Background
The State of Michigan sued the Gerald R. Ford International Airport Authority in state court over alleged PFAS contamination from aqueous film-forming foam. The Airport Authority removed the case to federal court under the federal-officer removal statute, but the district court remanded it, a decision the Sixth Circuit affirmed. After remand, the Airport Authority filed third-party claims against AFFF manufacturers, who also removed the case to federal court. The district court then severed the State’s claims from the third-party claims and remanded the State’s claims back to state court, declining supplemental jurisdiction over them.
The court’s reasoning
The Sixth Circuit reviewed the severance ruling for abuse of discretion, finding that while the claims shared some factual overlap, the legal issues and required proof were distinct enough to favor severance for judicial economy.
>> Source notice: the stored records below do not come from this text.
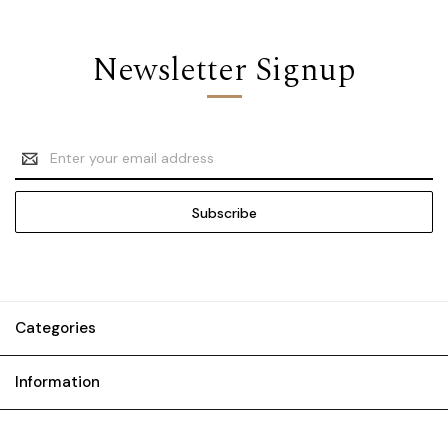
Newsletter Signup
Email
Address
Categories
Information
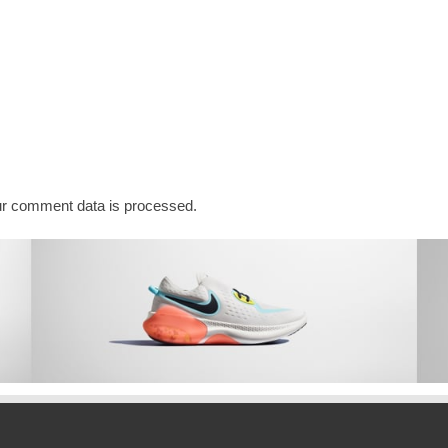
r comment data is processed.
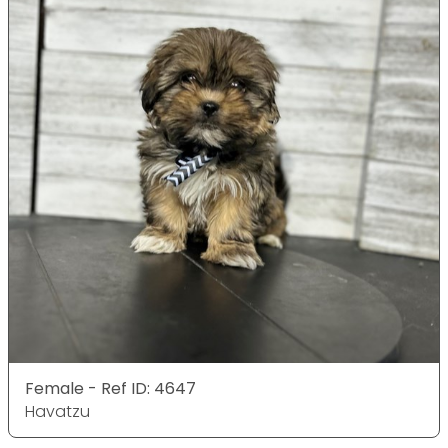
Female - Ref ID: 4647
Havatzu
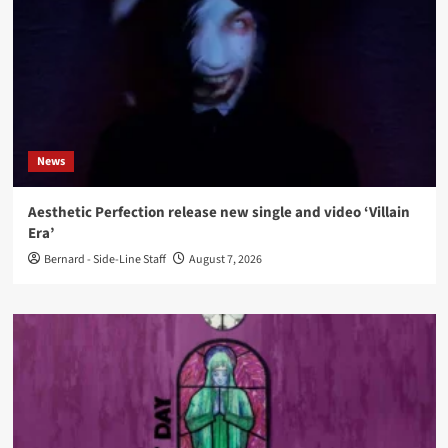
News
Aesthetic Perfection release new single and video ‘Villain
Era’
Bernard - Side-Line Staff
August 7, 2026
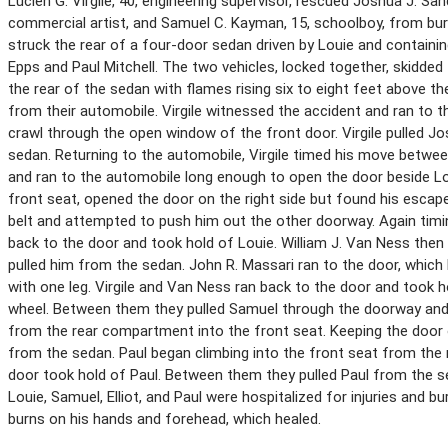
Lucien G. Virgile, 40, engineering supervisor, rescued Joshua J. S
commercial artist, and Samuel C. Kayman, 15, schoolboy, from bur
struck the rear of a four-door sedan driven by Louie and containin
Epps and Paul Mitchell. The two vehicles, locked together, skidded 
the rear of the sedan with flames rising six to eight feet above 
from their automobile. Virgile witnessed the accident and ran to t
crawl through the open window of the front door. Virgile pulled 
sedan. Returning to the automobile, Virgile timed his move betwee
and ran to the automobile long enough to open the door beside L
front seat, opened the door on the right side but found his escap
belt and attempted to push him out the other doorway. Again timin
back to the door and took hold of Louie. William J. Van Ness then 
pulled him from the sedan. John R. Massari ran to the door, which 
with one leg. Virgile and Van Ness ran back to the door and took
wheel. Between them they pulled Samuel through the doorway and a
from the rear compartment into the front seat. Keeping the door 
from the sedan. Paul began climbing into the front seat from the r
door took hold of Paul. Between them they pulled Paul from the 
Louie, Samuel, Elliot, and Paul were hospitalized for injuries and b
burns on his hands and forehead, which healed.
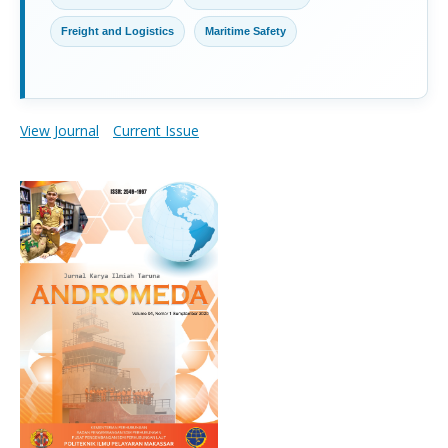
Freight and Logistics
Maritime Safety
View Journal
Current Issue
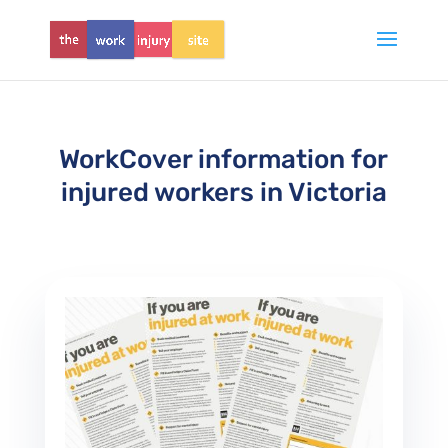
WorkCover information for
injured workers in Victoria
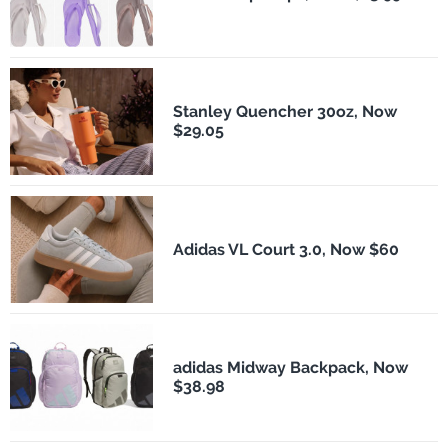
Stanley Quencher 30oz, Now
$29.05
Adidas VL Court 3.0, Now $60
adidas Midway Backpack, Now
$38.98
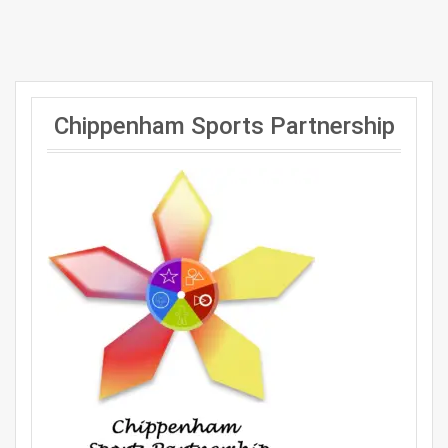
Chippenham Sports Partnership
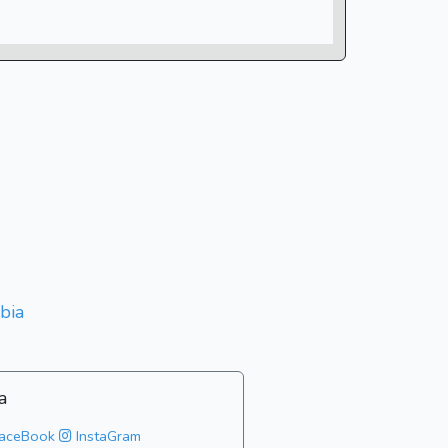
bia
a
aceBook
InstaGram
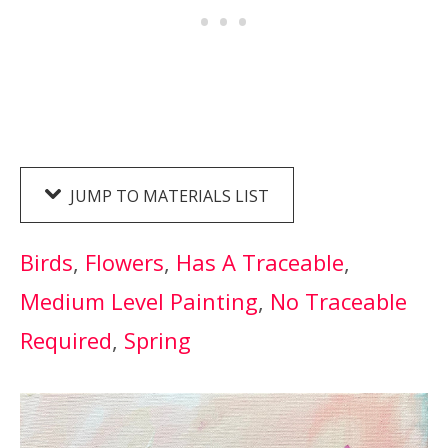
JUMP TO MATERIALS LIST
Birds
, 
Flowers
, 
Has A Traceable
, 
Medium Level Painting
, 
No Traceable
Required
, 
Spring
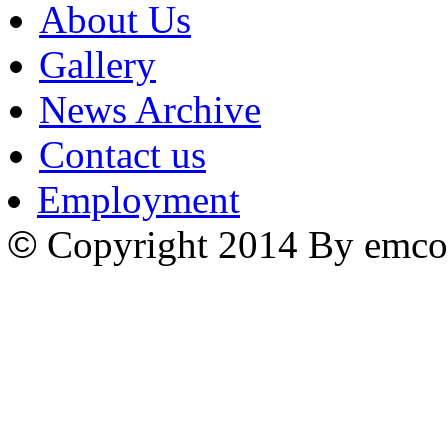
About Us
Gallery
News Archive
Contact us
Employment
©
Copyright 2014 By emco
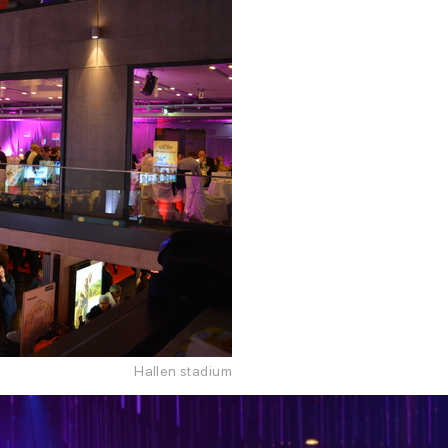
Hallen stadium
Regarding supplemental jurisdiction, the court held that the district court acted within its discretion to decline jurisdiction because the state-law claims substantially predominated and exceptional circumstances existed, including the case’s history of being remanded once before. Finally, the court applied the law of the case doctrine to bar the Airport Authority from relitigating its federal-officer removal argument, as the relationship between the Airport Authority and the FAA had not changed since the prior appeal.
What it means going forward
State environmental enforcement claims regarding PFAS contamination at the airport will proceed in Michigan state court, while third-party claims against manufacturers will continue in federal multidistrict litigation.